To answer the above questions, we conduct a series of experiments for all possible combinations of three dimensions:

  1. i.

    The way term-based and type-based information is combined in the retrieval model (Sect. 3).

  2. ii.

    The hierarchical representation of entity type information (Sect. 4.1).

  3. iii.

    The choice of the type taxonomy (Sect. 4.2).

Using a standard entity retrieval test collection (Hasibi et al. 2017), in Sect. 7 we perform a thorough experimental comparison and analysis of all possible configurations across the above identified three dimensions. Throughout this set of experiments, we make use of a so-called target type oracle. We assume that there is an “oracle” process in place that provides us with the correct target types for a given query. We employ this idealized setting to ensure that our results reflect the full potential of using type information, without being hindered by the imperfections of an automated type detector. We find that type information can yield up to 67% relative improvement in terms of NDCG@10 over a strong text-only baseline (cf. Sect. 7.3).

In a realistic setting, target entity types are not provided, but need to be automatically identified based on the keyword query. This gives rise to the following research objective:

  • RQ4 How can one automatically determine the target entity types of a query from a type taxonomy?

We cast the problem of hierarchical target entity type identification as a ranking task and present both unsupervised and supervised approaches in Sect. 5. Using a custom-built test collection, based on DBpedia’s type system, we find that our supervised approach achieves an NDCG@5 score of 0.6, which represents a relative improvement of 58% over the best performing baseline (cf.
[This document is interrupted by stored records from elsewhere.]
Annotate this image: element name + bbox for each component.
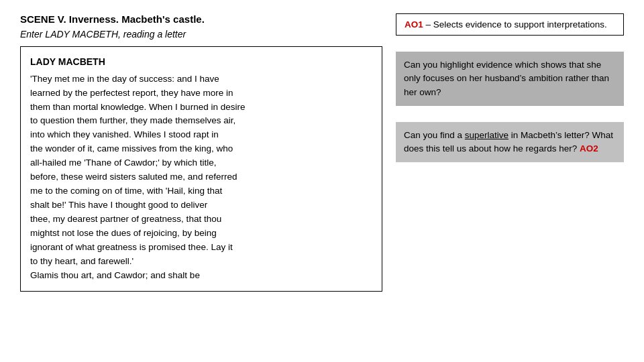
scene-heading: SCENE V. Inverness. Macbeth's castle. xyxy=(20,13,382,25)
speech-text-box: LADY MACBETH 'They met me in the day of … xyxy=(20,46,382,292)
question2-prefix: Can you find a xyxy=(404,130,465,140)
question1-box: Can you highlight evidence which shows t… xyxy=(396,52,624,106)
speech-lines: 'They met me in the day of success: and … xyxy=(30,72,372,283)
ao1-text: – Selects evidence to support interpreta… xyxy=(423,19,607,29)
character-name: LADY MACBETH xyxy=(30,55,372,70)
question2-underline: superlative xyxy=(465,130,508,140)
ao1-label: AO1 xyxy=(405,19,423,29)
ao2-label: AO2 xyxy=(580,143,598,154)
question1-text: Can you highlight evidence which shows t… xyxy=(404,60,609,97)
question2-box: Can you find a superlative in Macbeth’s … xyxy=(396,122,624,163)
page-container: SCENE V. Inverness. Macbeth's castle. En… xyxy=(0,0,644,362)
ao1-box: AO1 – Selects evidence to support interp… xyxy=(396,13,624,36)
right-column: AO1 – Selects evidence to support interp… xyxy=(396,13,624,349)
left-column: SCENE V. Inverness. Macbeth's castle. En… xyxy=(20,13,382,349)
stage-direction: Enter LADY MACBETH, reading a letter xyxy=(20,29,382,40)
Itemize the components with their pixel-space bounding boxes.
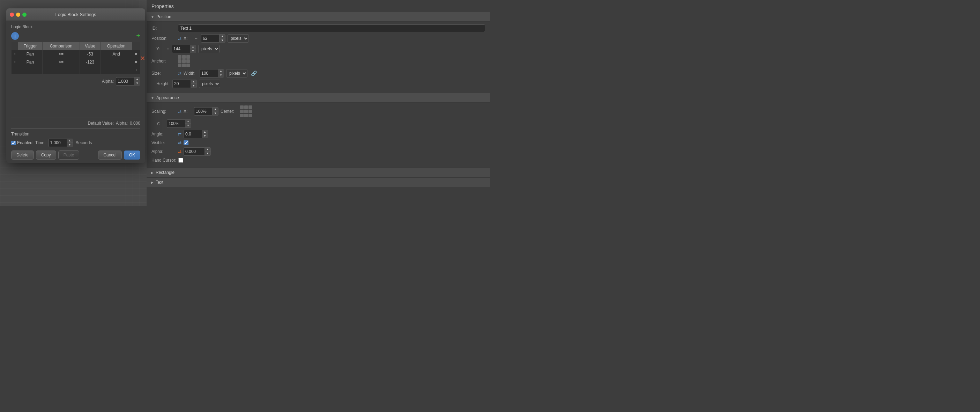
add-row-button[interactable]: +: [136, 32, 140, 39]
hand-cursor-checkbox[interactable]: [178, 158, 183, 163]
height-input[interactable]: [172, 80, 191, 88]
app-alpha-down[interactable]: ▼: [205, 151, 210, 155]
y-down[interactable]: ▼: [190, 49, 196, 53]
x-down[interactable]: ▼: [220, 38, 225, 42]
row-handle-1[interactable]: ⠿: [11, 50, 18, 58]
x-up[interactable]: ▲: [220, 35, 225, 38]
y-unit-dropdown[interactable]: pixels: [198, 45, 220, 53]
height-unit-dropdown[interactable]: pixels: [199, 80, 220, 88]
width-up[interactable]: ▲: [218, 70, 224, 73]
sc-bc[interactable]: [244, 114, 248, 117]
sy-down[interactable]: ▼: [185, 124, 191, 127]
sc-ml[interactable]: [240, 110, 243, 113]
time-up[interactable]: ▲: [67, 139, 73, 143]
alpha-input[interactable]: [116, 77, 134, 86]
anchor-mc[interactable]: [182, 59, 186, 63]
sy-stepper[interactable]: ▲ ▼: [167, 119, 191, 128]
info-icon[interactable]: i: [11, 32, 19, 40]
comparison-cell-1[interactable]: <=: [42, 50, 80, 58]
scaling-share-icon[interactable]: ⇄: [178, 109, 181, 114]
add-table-row-button[interactable]: +: [132, 66, 140, 74]
angle-share-icon[interactable]: ⇄: [178, 132, 181, 137]
time-stepper[interactable]: ▲ ▼: [49, 138, 73, 147]
app-alpha-stepper[interactable]: ▲ ▼: [184, 147, 211, 156]
anchor-ml[interactable]: [178, 59, 181, 63]
y-stepper[interactable]: ▲ ▼: [172, 45, 196, 53]
alpha-share-icon[interactable]: ⇄: [178, 149, 181, 154]
delete-row-2[interactable]: ✕: [132, 58, 140, 66]
position-share-icon[interactable]: ⇄: [178, 36, 181, 41]
app-alpha-up[interactable]: ▲: [205, 148, 210, 151]
time-input[interactable]: [49, 138, 67, 147]
width-down[interactable]: ▼: [218, 73, 224, 77]
x-unit-dropdown[interactable]: pixels: [228, 34, 249, 43]
width-unit-dropdown[interactable]: pixels: [226, 69, 247, 78]
ok-button[interactable]: OK: [124, 151, 140, 159]
comparison-cell-2[interactable]: >=: [42, 58, 80, 66]
anchor-tl[interactable]: [178, 55, 181, 59]
anchor-tr[interactable]: [186, 55, 190, 59]
anchor-mr[interactable]: [186, 59, 190, 63]
appearance-section-header[interactable]: ▼ Appearance: [146, 93, 490, 103]
y-input[interactable]: [172, 45, 190, 53]
sy-input[interactable]: [167, 119, 185, 128]
delete-row-1[interactable]: ✕: [132, 50, 140, 58]
sy-up[interactable]: ▲: [185, 120, 191, 124]
sx-down[interactable]: ▼: [213, 111, 218, 115]
y-up[interactable]: ▲: [190, 45, 196, 49]
visible-checkbox[interactable]: [184, 140, 188, 145]
anchor-br[interactable]: [186, 64, 190, 67]
sc-bl[interactable]: [240, 114, 243, 117]
sx-up[interactable]: ▲: [213, 108, 218, 111]
angle-stepper[interactable]: ▲ ▼: [184, 130, 208, 138]
delete-button[interactable]: Delete: [11, 151, 34, 159]
alpha-up[interactable]: ▲: [134, 78, 140, 81]
sc-br[interactable]: [248, 114, 252, 117]
copy-button[interactable]: Copy: [36, 151, 56, 159]
close-button[interactable]: [10, 13, 14, 17]
visible-share-icon[interactable]: ⇄: [178, 140, 181, 145]
x-input[interactable]: [201, 34, 219, 43]
anchor-bl[interactable]: [178, 64, 181, 67]
rectangle-section-header[interactable]: ▶ Rectangle: [146, 168, 490, 177]
height-down[interactable]: ▼: [191, 84, 196, 87]
text-section-header[interactable]: ▶ Text: [146, 177, 490, 187]
operation-cell-1[interactable]: And: [100, 50, 132, 58]
sc-tr[interactable]: [248, 105, 252, 109]
position-section-header[interactable]: ▼ Position: [146, 12, 490, 22]
sc-tl[interactable]: [240, 105, 243, 109]
enabled-checkbox-label[interactable]: Enabled: [11, 140, 32, 145]
trigger-cell-1[interactable]: Pan: [18, 50, 43, 58]
link-proportional-icon[interactable]: 🔗: [251, 70, 257, 76]
x-stepper[interactable]: ▲ ▼: [201, 34, 226, 43]
operation-cell-2[interactable]: [100, 58, 132, 66]
sc-mr[interactable]: [248, 110, 252, 113]
row-handle-2[interactable]: ⠿: [11, 58, 18, 66]
size-share-icon[interactable]: ⇄: [178, 71, 181, 76]
sx-stepper[interactable]: ▲ ▼: [194, 107, 218, 116]
paste-button[interactable]: Paste: [58, 151, 80, 159]
value-cell-1[interactable]: -53: [80, 50, 100, 58]
alpha-stepper[interactable]: ▲ ▼: [116, 77, 140, 86]
delete-block-button[interactable]: ✕: [140, 54, 145, 62]
anchor-bc[interactable]: [182, 64, 186, 67]
id-input[interactable]: [178, 24, 485, 32]
angle-input[interactable]: [184, 130, 202, 138]
maximize-button[interactable]: [22, 13, 27, 17]
sc-tc[interactable]: [244, 105, 248, 109]
trigger-cell-2[interactable]: Pan: [18, 58, 43, 66]
value-cell-2[interactable]: -123: [80, 58, 100, 66]
sc-mc[interactable]: [244, 110, 248, 113]
height-up[interactable]: ▲: [191, 80, 196, 84]
alpha-down[interactable]: ▼: [134, 81, 140, 85]
sx-input[interactable]: [194, 107, 212, 116]
width-input[interactable]: [200, 69, 218, 78]
height-stepper[interactable]: ▲ ▼: [172, 80, 197, 88]
angle-up[interactable]: ▲: [202, 130, 208, 134]
cancel-button[interactable]: Cancel: [98, 151, 121, 159]
anchor-grid[interactable]: [178, 55, 190, 67]
time-down[interactable]: ▼: [67, 143, 73, 146]
angle-down[interactable]: ▼: [202, 134, 208, 138]
width-stepper[interactable]: ▲ ▼: [200, 69, 224, 78]
enabled-checkbox[interactable]: [11, 141, 16, 145]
Sect. 8.1).

Finally, we wish to test whether the findings we made using the oracle type detector also hold when automatic type detection is used instead. We ask the following question:

  • RQ5 How does type-aware entity retrieval perform using automatic target entity type identification, compared to an “oracle” setting?

We show that using automatic type identification, we can outperform the text-only baseline by 44% in terms of NDCG@10 (cf. Sect. 8.2.2). Interestingly, these results are as good as, and sometimes even higher than, what could be achieved by using explicit target type annotations by humans. This shows that identifying target entity types of queries is challenging even for humans and attests to the effectiveness of our proposed automatic approach.

In summary, our work is the first comprehensive study on the usage of entity type information for entity retrieval. This paper makes the following main contributions:

  • Methods for (i) representing types in a hierarchy, (ii) establishing type-based similarity, and (iii) combining term-based and type-based similarities for ad hoc entity retrieval.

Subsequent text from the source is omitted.